"I love you Mom," I said, two days before she stopped talking.
"Well, apparently," she responded, not much for words these last days. Days before death would come, that other-worldly condition.
She laid her head back down, having lifted it to speak. She lay on her left side, to breathe a little better, as she did her last thirty days. The morphine was doing it's job, easing her pain, making her sleep.
Death doesn't suit my mother. She was herself, young and feisty, grasping at something, reaching out, perhaps away from death till the very last.
"You haven't given up on me, have you?" She asked dad, maybe seven days before she left us.
"No, I haven't."
We are a praying family, believing in healing, even after the healing didn't come, believing in healing even after death took her.
We can't stop this believing. If healing doesn't come, it's not God's fault. It's something we haven't figured out, haven't grasped onto for ourselves yet.
Maybe someday we will. So we still believe.
My mother had stage four cancer for four years before she died. She has been gone now for three months, seventeen days as I write this. I would tell you the hours, but I don't keep track
quite that closely. You would have to ask my dad for those. People think her death wasn't sudden, not a surprise since she fought cancer for so long. I think people like to think this, somehow it makes them feel better. I've been in that position.
But for us, it was sudden. Mom was very much alive, until she wasn't. And even then, she still is. She's just not here.
What is this dying, anyway? I saw her take her last breath. Saw her skin begin to lose its color, her body stiffen. But it doesn't connect in my brain.
I smelled her hair.
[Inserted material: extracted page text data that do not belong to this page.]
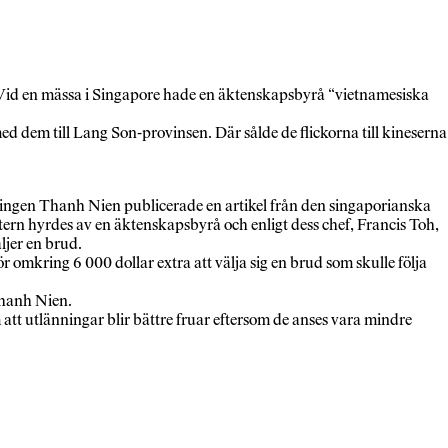
id en mässa i Singapore hade en äktenskapsbyrå “vietnamesiska
med dem till Lang Son-provinsen. Där sålde de flickorna till kineserna
ningen Thanh Nien publicerade en artikel från den singaporianska
rn hyrdes av en äktenskapsbyrå och enligt dess chef, Francis Toh,
ljer en brud.
mkring 6 000 dollar extra att välja sig en brud som skulle följa
Thanh Nien.
att utlänningar blir bättre fruar eftersom de anses vara mindre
It smelled of mother.
Young mother. Alive mother. Even as she was my dead mother. But not dead. More alive than me now.
We are a faithful family. We believe in having a home with God. Wherever God is. Being made new. Being made whole. Perfected. Finally. And faith is not something we have. Or I should speak only for myself.
Faith is not something I have. It's something I am. It's not something you can rip from me. It won't go away. I've tried. I've told you before, I've tried. But if my soul has blood, it is made of faith. If my spirit has a brain, it is made of faith.
If there is a body beyond this one, it's made of faith. So we believe in a home to return to after our bodies expire. And how can we return home, unless we have been there before?
I take comfort in this. And it's not something I believe, it's something I know. Like a soft, many years-worn favorite sweater, I put it on and feel at home with it. And that's all I have for now--that comfortable faith, the kind I can count on, even when my eyes tell me differently. Call me a fool.
When I was nine, Mom stood on a home-sized iceberg one winter, over the water that flooded our road. She took a shovel and pushed herself around, laughing and calling out. I stood on the shores near the house, awed at what this crazy woman was doing.
I'm still there, watching from the shores, admiring the way she stepped out there so bravely.
Hi Beth, i really appreciated this. I knew there was a picture somewhere around of that day! Very fond memory. I will get you one of my memories soon. Love you!